Fast-forward to this century, and an offshoot of this concept has begun to take root: play facilitated by “playworkers.” Playworkers describe (they resist defining it—you’ll see why) play as “a set of behaviors that are freely chosen, personally directed, and intrinsically motivated.” Activities such as building a sand castle and playing make-believe fit this description, whereas playing Angry Birds on an iPad is something else entirely (no judgment implicit here, parents!). It’s no accident that the playwork model of play sounds a lot like what Dr. Montessori had in mind. Playworkers’ (also called “play associates”) roles are to be the caretakers of the play environment. Unlike the bored, inattentive playground monitor of yore, these are trained adults who oversee an open setting in which children can direct their own play, maintaining a safe, welcoming environment for them.

Trained to what, exactly? Enter Imagination Playground, The New Century School’s latest schoolwide initiative to ensure a happy, adjusted, engaged student body. Launching soon, a focus on constructive play is what makes Imagination Playground a natural fit for TNCS. Says school cofounder Jennifer Lawner, “We will begin using it in the gym space during school hours and also make it available to The Lingo Leap for birthday parties and other activities.”

So What is Imagination Playground, Exactly?

Imagination Playground blocks close-up

A close-up of the foam blocks . . . makes you want to reach out, grab one, and start playing!
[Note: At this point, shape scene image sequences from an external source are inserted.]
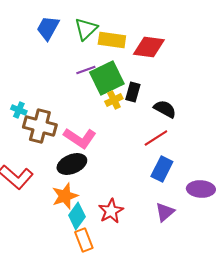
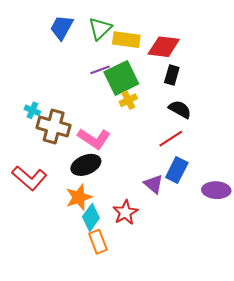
black rectangle: (133, 92) -> (172, 75), moved
purple triangle: (165, 212) -> (154, 184), moved, turned -40

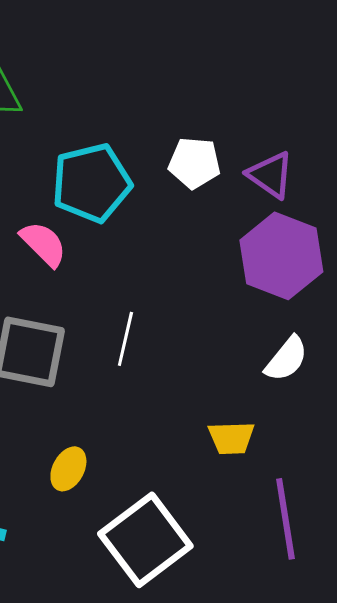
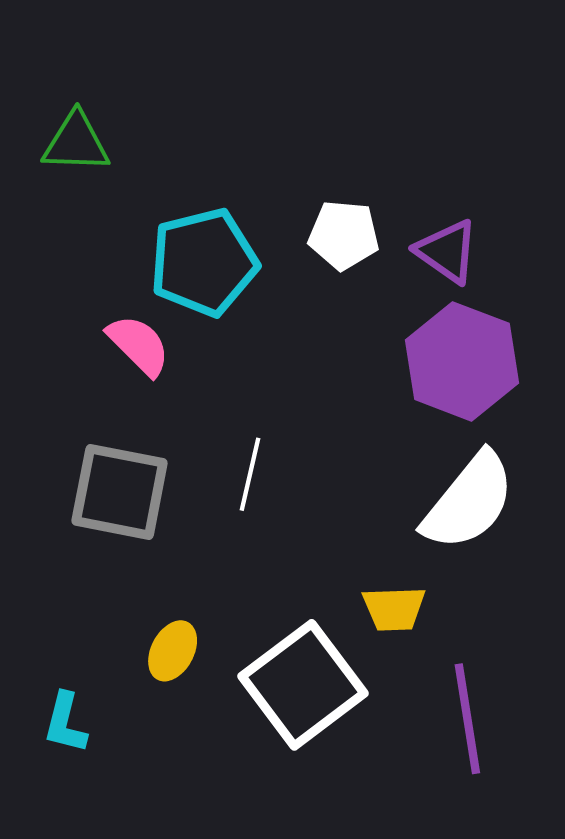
white semicircle: (286, 359) -> (469, 501), size x1.6
white square: (145, 540) -> (303, 685), moved

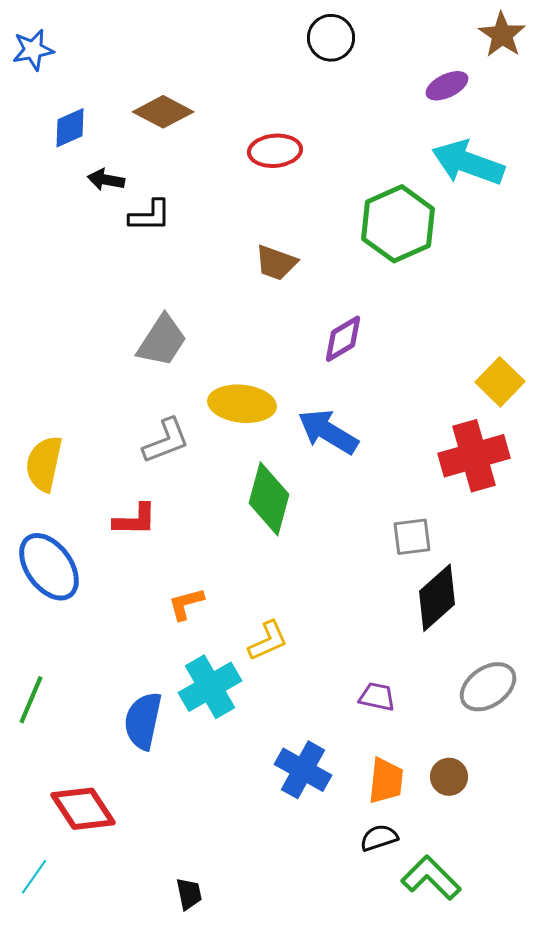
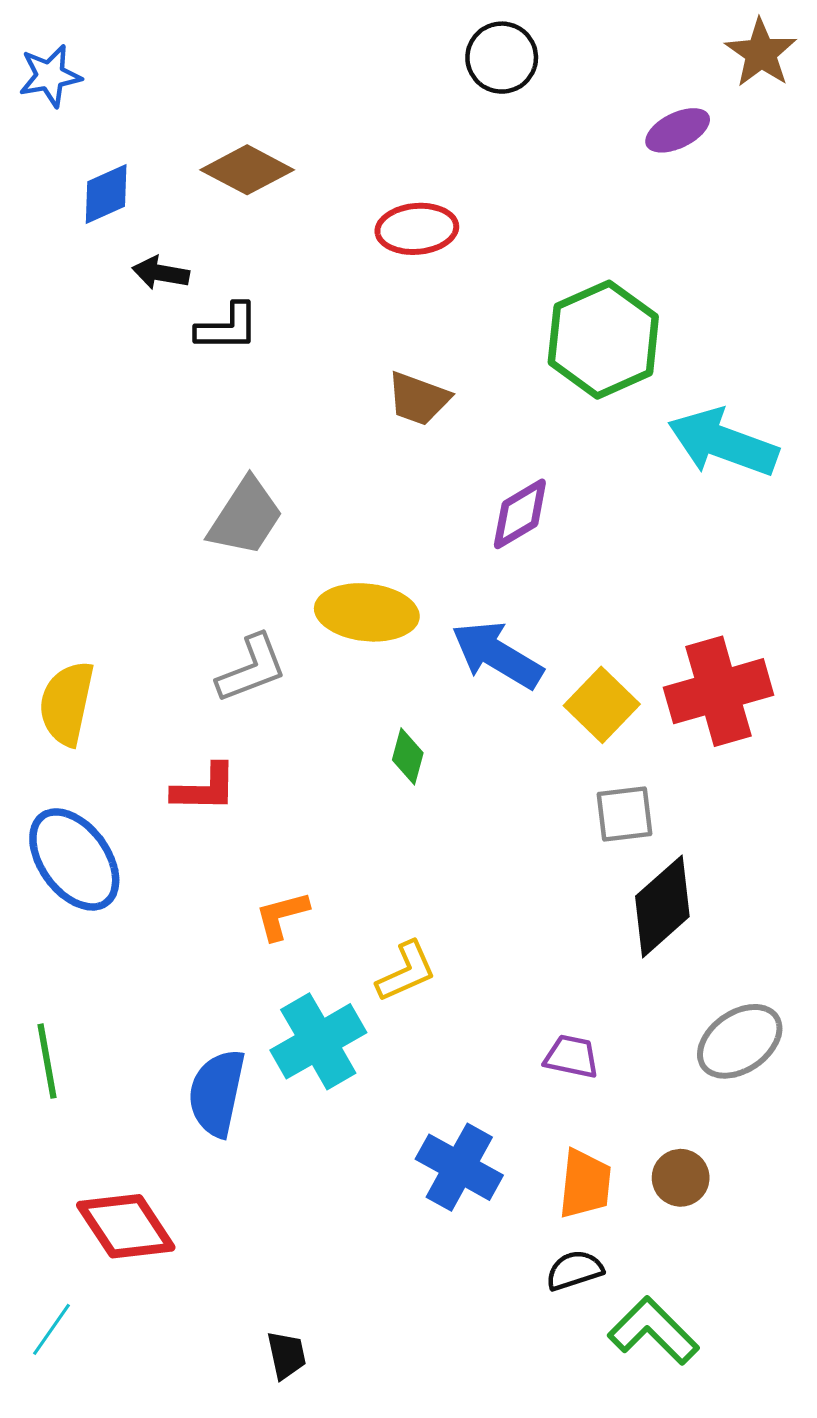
cyan arrow: (468, 163) -> (723, 443), moved
yellow square: (500, 382) -> (602, 705), moved
green diamond: (269, 499) -> (408, 756), size x0.5
green line: (31, 700) -> (47, 1061), turned -33

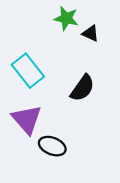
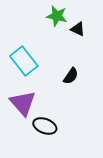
black semicircle: (82, 88) -> (71, 76), size x0.7

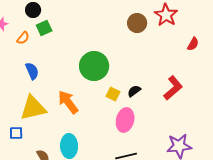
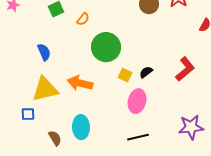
orange semicircle: (23, 38) -> (83, 19), moved
orange arrow: (68, 102) -> (80, 83), turned -40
The flagship Imagination Playground opened in New York City in 2010; since then, more than 700 Imagination Playground sets have been implemented internationally . . . including right here in Fell’s Point, Baltimore, very soon. To backtrack a bit, Imagination Playground is a “play system that encourages unstructured, child-directed ‘free play.’” It looks like giant Tinker Toys—only soft, on an extremely large scale, and powder blue! Developed by the architectural firm The Rockwell Group, this play system “in a box” (or cart, as the case may be) can be used anywhere, indoors or outdoors, and comprises three key elements:

1. Manipulable Environment: Traditional playgrounds consist of fixed equipment. The experience kids get from swinging or sliding is somehow passive, even though they are actively moving. There is still the element of deriving enjoyment passively rather than having created/designed the experience. Not so here, where kids manipulate the play environment according to their own lights, then do with it what they will.

2. Loose Parts: An assortment of age-appropriate “found parts” can be integrated with the signature blue building blocks to expand on and extend play in new directions.
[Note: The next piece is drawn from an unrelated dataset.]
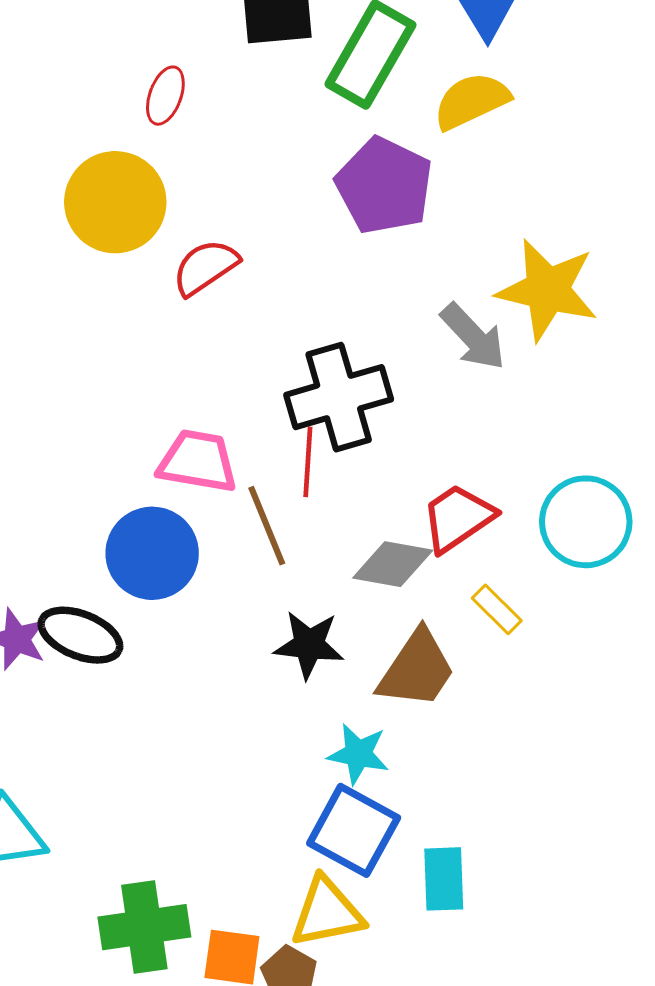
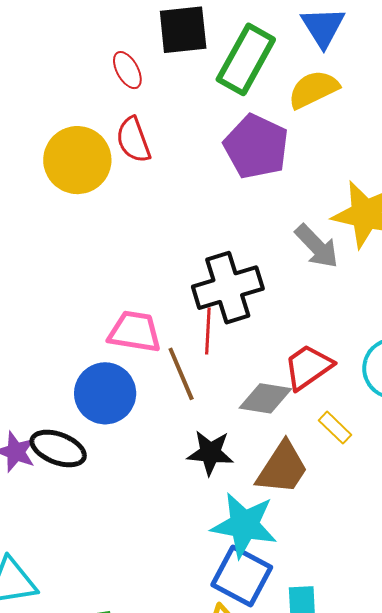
red ellipse: (165, 96) -> (127, 70), moved, turned -48
red semicircle: (205, 267) -> (133, 140), moved, turned -75
cyan star: (358, 754) -> (244, 525), size x1.6

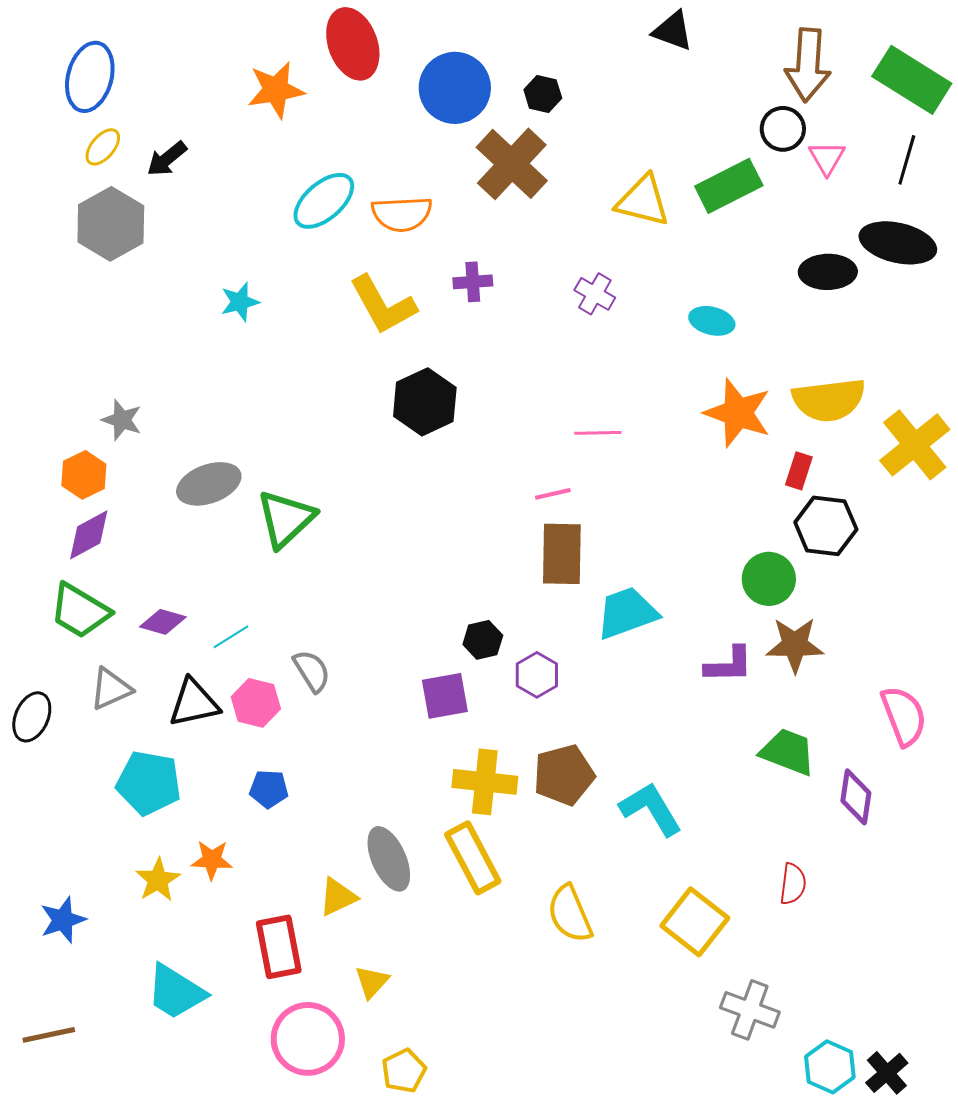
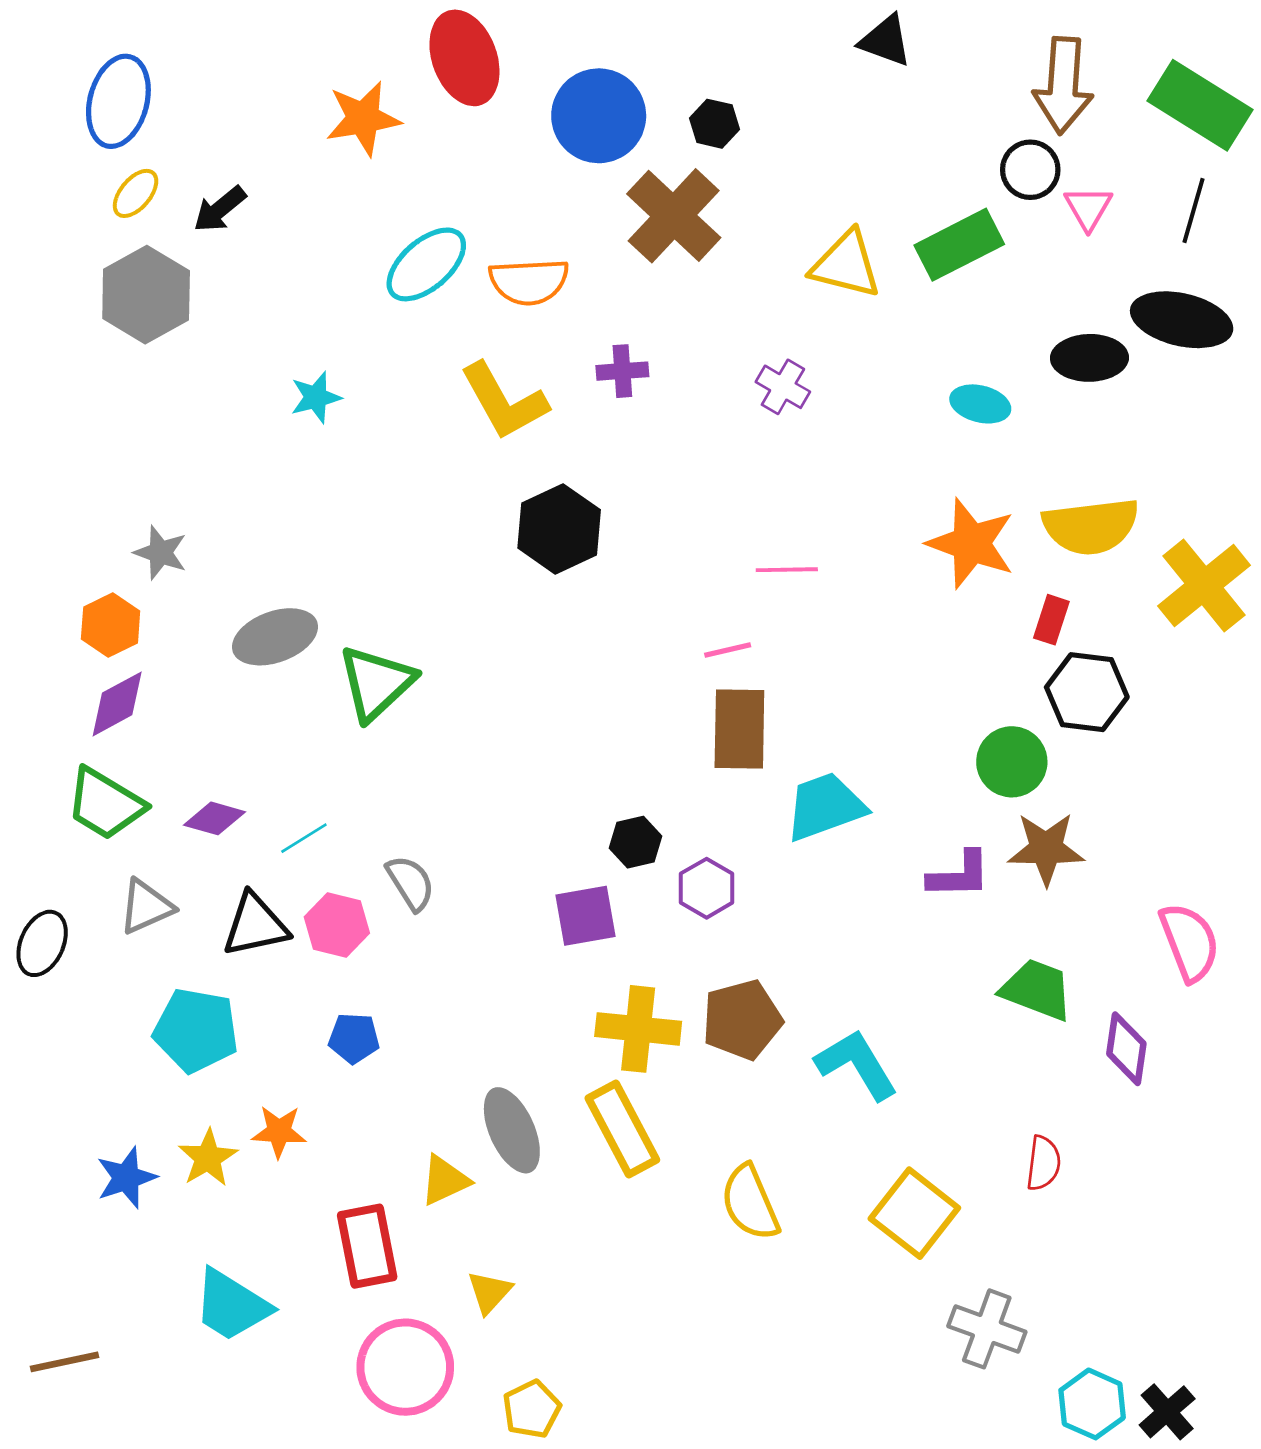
cyan ellipse: (712, 321) -> (980, 404), moved
blue star: (63, 920) -> (126, 1178), moved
3. Play Associates: Workers are trained with a specific curriculum developed by KaBOOM!, a national nonprofit organization dedicated to “saving play” as well as addressing America’s “play deficit” to properly implement and oversee an Imagination Playground.

According to Imagination Playground website’s FAQs, “This unique combination of elements enables children to create a great new playground each time they visit.” Click here for a video demonstration/profile.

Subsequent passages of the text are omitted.